TASK PROMPT:
Return the data below unaltered, but strip out the pictures.

GIVEN DATA:

+ + + +

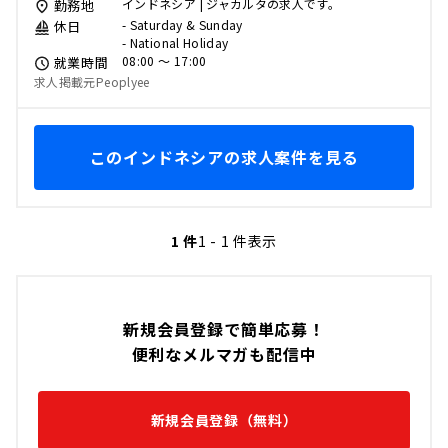
インドネシア | ジャカルタの求人です。
勤務地
- Saturday & Sunday
休日
- National Holiday
08:00 〜 17:00
就業時間
求人掲載元Peoplyee
このインドネシアの求人案件を見る
1 件
1 - 1 件表示
新規会員登録で簡単応募！
便利なメルマガも配信中
新規会員登録（無料）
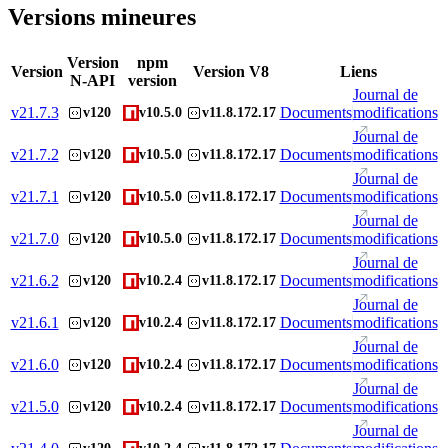
Versions mineures
Version
npm
Version
Version V8
Liens
N-API
version
Journal de
v
21.7.3
Documents
modifications
v120
v10.5.0
v11.8.172.17
Journal de
v
21.7.2
Documents
modifications
v120
v10.5.0
v11.8.172.17
Journal de
v
21.7.1
Documents
modifications
v120
v10.5.0
v11.8.172.17
Journal de
v
21.7.0
Documents
modifications
v120
v10.5.0
v11.8.172.17
Journal de
v
21.6.2
Documents
modifications
v120
v10.2.4
v11.8.172.17
Journal de
v
21.6.1
Documents
modifications
v120
v10.2.4
v11.8.172.17
Journal de
v
21.6.0
Documents
modifications
v120
v10.2.4
v11.8.172.17
Journal de
v
21.5.0
Documents
modifications
v120
v10.2.4
v11.8.172.17
Journal de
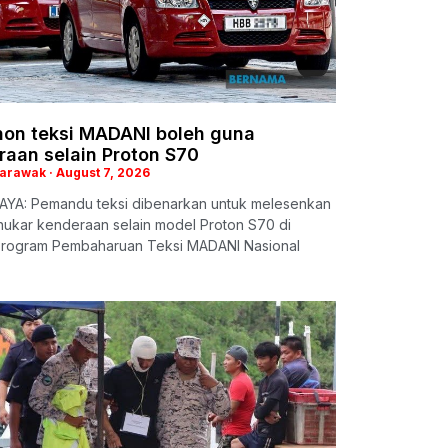
on teksi MADANI boleh guna
raan selain Proton S70
Sarawak
August 7, 2026
YA: Pemandu teksi dibenarkan untuk melesenkan
nukar kenderaan selain model Proton S70 di
rogram Pembaharuan Teksi MADANI Nasional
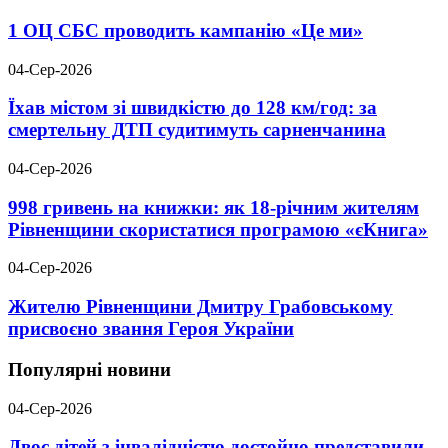
1 ОЦ СБС проводить кампанію «Це ми»
04-Сер-2026
Їхав містом зі швидкістю до 128 км/год: за
смертельну ДТП судитимуть сарненчанина
04-Сер-2026
998 гривень на книжки: як 18-річним жителям
Рівненщини скористатися програмою «єКнига»
04-Сер-2026
Жителю Рівненщини Дмитру Грабовському
присвоєно звання Героя України
Популярні новини
04-Сер-2026
Двоє дітей з інвалідністю достойно представили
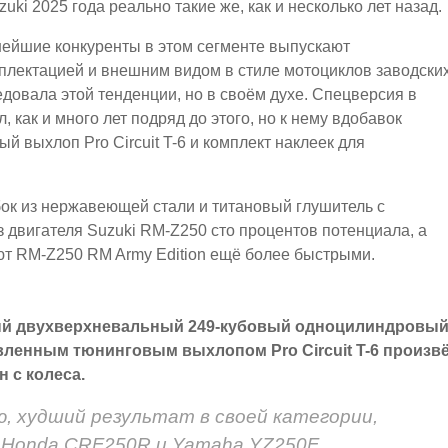
i 2025 года реально такие же, как и несколько лет назад.
нейшие конкуренты в этом сегменте выпускают
лектацией и внешним видом в стиле мотоциклов заводски
довала этой тенденции, но в своём духе. Спецверсия в
, как и много лет подряд до этого, но к нему вдобавок
вый выхлоп Pro Circuit T-6 и комплект наклеек для
бок из нержавеющей стали и титановый глушитель с
 двигателя Suzuki RM-Z250 сто процентов потенциала, а
т RM-Z250 RM Army Edition ещё более быстрыми.
ый двухверхневальный 249-кубовый одноцилиндровы
ленным тюнинговым выхлопом Pro Circuit T-6 произв
н с колеса.
, худший результат в своей категории,
 у Honda CRF250R и Yamaha YZ250F.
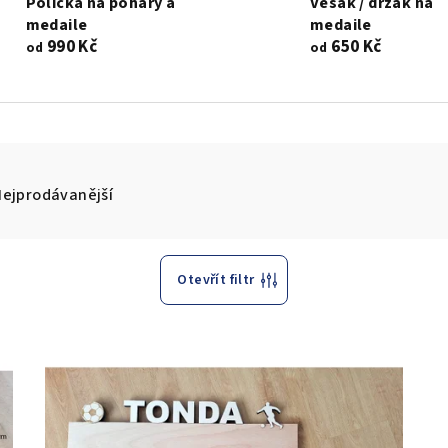
Polička na poháry a
Věšák / držák na
medaile
medaile
990 Kč
650 Kč
od
od
Nejprodávanější
Otevřít filtr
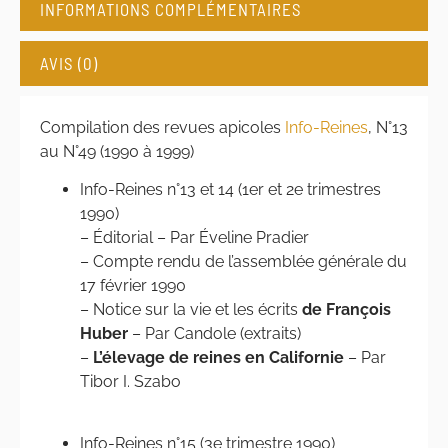
INFORMATIONS COMPLÉMENTAIRES
AVIS (0)
Compilation des revues apicoles
Info-Reines
, N°13
au N°49 (1990 à 1999)
Info-Reines n°13 et 14 (1er et 2e trimestres
1990)
– Éditorial – Par Éveline Pradier
– Compte rendu de l’assemblée générale du
17 février 1990
– Notice sur la vie et les écrits
de François
Huber
– Par Candole (extraits)
–
L’élevage de reines en Californie
– Par
Tibor I. Szabo
Info-Reines n°15 (3e trimestre 1990)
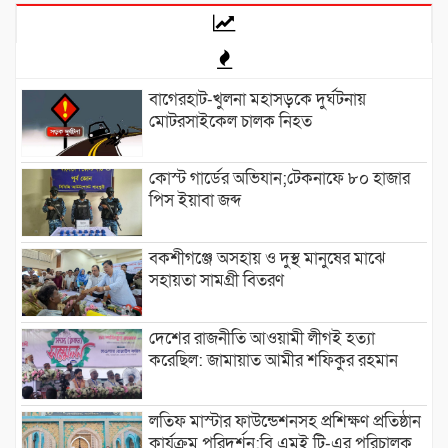
বাগেরহাট-খুলনা মহাসড়কে ‌দুর্ঘটনায়
মোটরসাইকেল চালক নিহত
কোস্ট গার্ডের অভিযান;টেকনাফে ৮০ হাজার
পিস ইয়াবা জব্দ
বকশীগঞ্জে অসহায় ও দুস্থ মানুষের মাঝে
সহায়তা সামগ্রী বিতরণ
দেশের রাজনীতি আওয়ামী লীগই হত্যা
করেছিল: জামায়াত আমীর শফিকুর রহমান
লতিফ মাস্টার ফাউন্ডেশনসহ প্রশিক্ষণ প্রতিষ্ঠান
কার্যক্রম পরিদর্শন:বি এমই টি-এর পরিচালক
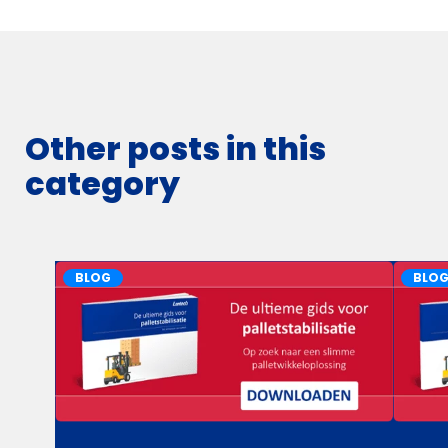
Other posts in this
category
BLOG
BLO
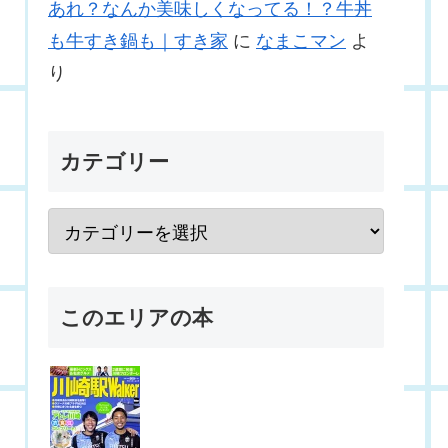
あれ？なんか美味しくなってる！？牛丼
も牛すき鍋も｜すき家
に
なまこマン
よ
り
カテゴリー
このエリアの本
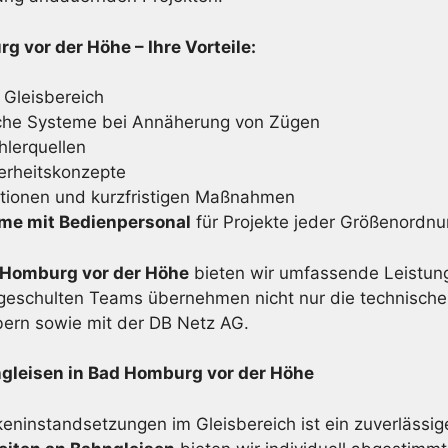
 vor der Höhe – Ihre Vorteile:
 Gleisbereich
che Systeme bei Annäherung von Zügen
lerquellen
erheitskonzepte
ktionen und kurzfristigen Maßnahmen
eme mit Bedienpersonal
für Projekte jeder Größenordn
d Homburg vor der Höhe
bieten wir umfassende Leistung
eschulten Teams übernehmen nicht nur die technische
bern sowie mit der DB Netz AG.
gleisen in Bad Homburg vor der Höhe
eninstandsetzungen im Gleisbereich ist ein zuverlässig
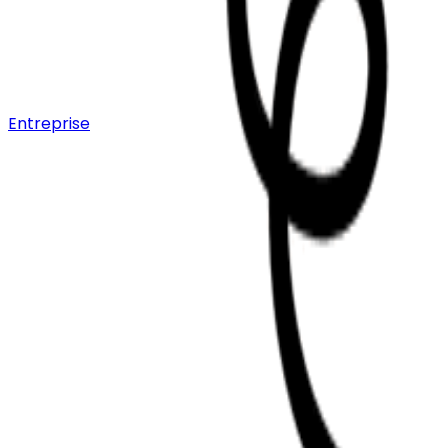
Entreprise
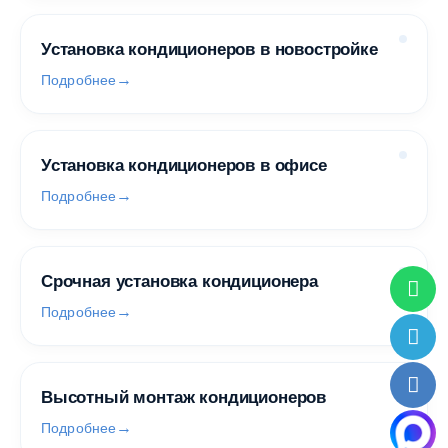
Установка кондиционеров в новостройке
Подробнее
Установка кондиционеров в офисе
Подробнее
Срочная установка кондиционера
Подробнее
Высотный монтаж кондиционеров
Подробнее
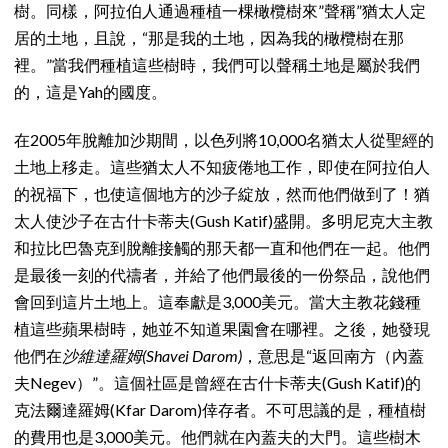
樹。同樣，阿拉伯人通過種植一棵橄欖樹來”聲稱”猶太人定
居的土地，且說，“那是我的土地，因為我的橄欖樹在那
裡。”當我們種植這些樹時，我們可以聲稱土地是屬於我們
的，這是Yah的國度。
在2005年脫離加沙期間，以色列將10,000名猶太人從聖經的
土地上移走。這些猶太人不知疲倦地工作，即使在阿拉伯人
的祝福下，也使這個地方的沙子綻放，然而他們做到了！猶
太人使沙子在古什卡蒂夫(Gush Katif)盛開。多明尼克大主教
和拉比巴魯克到脫離接觸的那天都一直和他們在一起。他們
是最後一刻的代禱者，并給了他們最後的一份祭品，說他們
會回到這片土地上。這奉獻是3,000美元。當大主教花錢種
植這些蘋果樹時，她並不知道果園會在哪裡。之後，她發現
他們在
沙維達羅姆(Shavei Darom)
，意思是“返回南方（內蓋
夫Negev）”。這個社區是曾經在古什卡蒂夫(Gush Katif)的
克法爾達羅姆(Kfar Darom)倖存者。不可思議的是，種植樹
的費用也是3,000美元。他們就在內蓋夫的大門。這些樹木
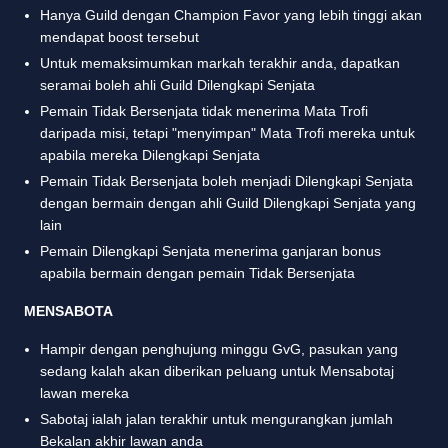
Hanya Guild dengan Champion Favor yang lebih tinggi akan
mendapat boost tersebut
Untuk memaksimumkan markah terakhir anda, dapatkan
seramai boleh ahli Guild Dilengkapi Senjata
Pemain Tidak Bersenjata tidak menerima Mata Trofi
daripada misi, tetapi "menyimpan" Mata Trofi mereka untuk
apabila mereka Dilengkapi Senjata
Pemain Tidak Bersenjata boleh menjadi Dilengkapi Senjata
dengan bermain dengan ahli Guild Dilengkapi Senjata yang
lain
Pemain Dilengkapi Senjata menerima ganjaran bonus
apabila bermain dengan pemain Tidak Bersenjata
MENSABOTA
Hampir dengan penghujung minggu GvG, pasukan yang
sedang kalah akan diberikan peluang untuk Mensabotaj
lawan mereka
Sabotaj ialah jalan terakhir untuk mengurangkan jumlah
Bekalan akhir lawan anda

+ + + +

WRITTEN ANSWER:
インドネシア | ジャカルタの求人です。
勤務地
- Saturday & Sunday
休日
- National Holiday
08:00 〜 17:00
就業時間
求人掲載元Peoplyee
このインドネシアの求人案件を見る
1 件
1 - 1 件表示
新規会員登録で簡単応募！
便利なメルマガも配信中
新規会員登録（無料）
Versions mineures
Version
npm
Version
Version V8
Liens
N-API
version
Journal de
v
21.7.3
Documents
modifications
v120
v10.5.0
v11.8.172.17
Journal de
v
21.7.2
Documents
modifications
v120
v10.5.0
v11.8.172.17
Journal de
v
21.7.1
Documents
modifications
v120
v10.5.0
v11.8.172.17
Journal de
v
21.7.0
Documents
modifications
v120
v10.5.0
v11.8.172.17
Journal de
v
21.6.2
Documents
modifications
v120
v10.2.4
v11.8.172.17
Journal de
v
21.6.1
Documents
modifications
v120
v10.2.4
v11.8.172.17
Journal de
v
21.6.0
Documents
modifications
v120
v10.2.4
v11.8.172.17
Journal de
v
21.5.0
Documents
modifications
v120
v10.2.4
v11.8.172.17
Journal de
on teksi MADANI boleh guna
raan selain Proton S70
Sarawak
August 7, 2026
YA: Pemandu teksi dibenarkan untuk melesenkan
nukar kenderaan selain model Proton S70 di
rogram Pembaharuan Teksi MADANI Nasional
1 ОЦ СБС проводить кампанію «Це ми»
04-Сер-2026
Їхав містом зі швидкістю до 128 км/год: за
смертельну ДТП судитимуть сарненчанина
04-Сер-2026
998 гривень на книжки: як 18-річним жителям
Рівненщини скористатися програмою «єКнига»
04-Сер-2026
Жителю Рівненщини Дмитру Грабовському
присвоєно звання Героя України
Популярні новини
04-Сер-2026
Двоє дітей з інвалідністю достойно представили
i 2025 года реально такие же, как и несколько лет назад.
нейшие конкуренты в этом сегменте выпускают
лектацией и внешним видом в стиле мотоциклов заводски
довала этой тенденции, но в своём духе. Спецверсия в
, как и много лет подряд до этого, но к нему вдобавок
вый выхлоп Pro Circuit T-6 и комплект наклеек для
бок из нержавеющей стали и титановый глушитель с
 двигателя Suzuki RM-Z250 сто процентов потенциала, а
т RM-Z250 RM Army Edition ещё более быстрыми.
ый двухверхневальный 249-кубовый одноцилиндровы
ленным тюнинговым выхлопом Pro Circuit T-6 произв
н с колеса.
, худший результат в своей категории,
 у Honda CRF250R и Yamaha YZ250F.
Polička na poháry a
Věšák / držák na
medaile
medaile
990 Kč
650 Kč
od
od
Nejprodávanější
Otevřít filtr
INFORMATIONS COMPLÉMENTAIRES
AVIS (0)
Compilation des revues apicoles
Info-Reines
, N°13
au N°49 (1990 à 1999)
Info-Reines n°13 et 14 (1er et 2e trimestres
1990)
– Éditorial – Par Éveline Pradier
– Compte rendu de l’assemblée générale du
17 février 1990
– Notice sur la vie et les écrits
de François
Huber
– Par Candole (extraits)
–
L’élevage de reines en Californie
– Par
Tibor I. Szabo
Info-Reines n°15 (3e trimestre 1990)
বাগেরহাট-খুলনা মহাসড়কে ‌দুর্ঘটনায়
মোটরসাইকেল চালক নিহত
কোস্ট গার্ডের অভিযান;টেকনাফে ৮০ হাজার
পিস ইয়াবা জব্দ
বকশীগঞ্জে অসহায় ও দুস্থ মানুষের মাঝে
সহায়তা সামগ্রী বিতরণ
দেশের রাজনীতি আওয়ামী লীগই হত্যা
করেছিল: জামায়াত আমীর শফিকুর রহমান
লতিফ মাস্টার ফাউন্ডেশনসহ প্রশিক্ষণ প্রতিষ্ঠান
কার্যক্রম পরিদর্শন:বি এমই টি-এর পরিচালক
Other posts in this
category
BLOG
BLO
あれ？なんか美味しくなってる！？牛丼
も牛すき鍋も｜すき家
に
なまこマン
よ
り
カテゴリー
このエリアの本
 vor der Höhe – Ihre Vorteile:
 Gleisbereich
che Systeme bei Annäherung von Zügen
lerquellen
erheitskonzepte
ktionen und kurzfristigen Maßnahmen
eme mit Bedienpersonal
für Projekte jeder Größenordn
d Homburg vor der Höhe
bieten wir umfassende Leistung
eschulten Teams übernehmen nicht nur die technische
bern sowie mit der DB Netz AG.
gleisen in Bad Homburg vor der Höhe
eninstandsetzungen im Gleisbereich ist ein zuverlässig
Entreprise
Установка кондиционеров в новостройке
Подробнее
Установка кондиционеров в офисе
Подробнее
Срочная установка кондиционера
Подробнее
Высотный монтаж кондиционеров
Подробнее
樹。同樣，阿拉伯人通過種植一棵橄欖樹來”聲稱”猶太人定
居的土地，且說，“那是我的土地，因為我的橄欖樹在那
裡。”當我們種植這些樹時，我們可以聲稱土地是屬於我們
的，這是Yah的國度。
在2005年脫離加沙期間，以色列將10,000名猶太人從聖經的
土地上移走。這些猶太人不知疲倦地工作，即使在阿拉伯人
的祝福下，也使這個地方的沙子綻放，然而他們做到了！猶
太人使沙子在古什卡蒂夫(Gush Katif)盛開。多明尼克大主教
和拉比巴魯克到脫離接觸的那天都一直和他們在一起。他們
是最後一刻的代禱者，并給了他們最後的一份祭品，說他們
會回到這片土地上。這奉獻是3,000美元。當大主教花錢種
植這些蘋果樹時，她並不知道果園會在哪裡。之後，她發現
他們在
沙維達羅姆(Shavei Darom)
，意思是“返回南方（內蓋
夫Negev）”。這個社區是曾經在古什卡蒂夫(Gush Katif)的
克法爾達羅姆(Kfar Darom)倖存者。不可思議的是，種植樹
的費用也是3,000美元。他們就在內蓋夫的大門。這些樹木
Hanya Guild dengan Champion Favor yang lebih tinggi akan
mendapat boost tersebut
Untuk memaksimumkan markah terakhir anda, dapatkan
seramai boleh ahli Guild Dilengkapi Senjata
Pemain Tidak Bersenjata tidak menerima Mata Trofi
daripada misi, tetapi "menyimpan" Mata Trofi mereka untuk
apabila mereka Dilengkapi Senjata
Pemain Tidak Bersenjata boleh menjadi Dilengkapi Senjata
dengan bermain dengan ahli Guild Dilengkapi Senjata yang
lain
Pemain Dilengkapi Senjata menerima ganjaran bonus
apabila bermain dengan pemain Tidak Bersenjata
MENSABOTA
Hampir dengan penghujung minggu GvG, pasukan yang
sedang kalah akan diberikan peluang untuk Mensabotaj
lawan mereka
Sabotaj ialah jalan terakhir untuk mengurangkan jumlah
Bekalan akhir lawan anda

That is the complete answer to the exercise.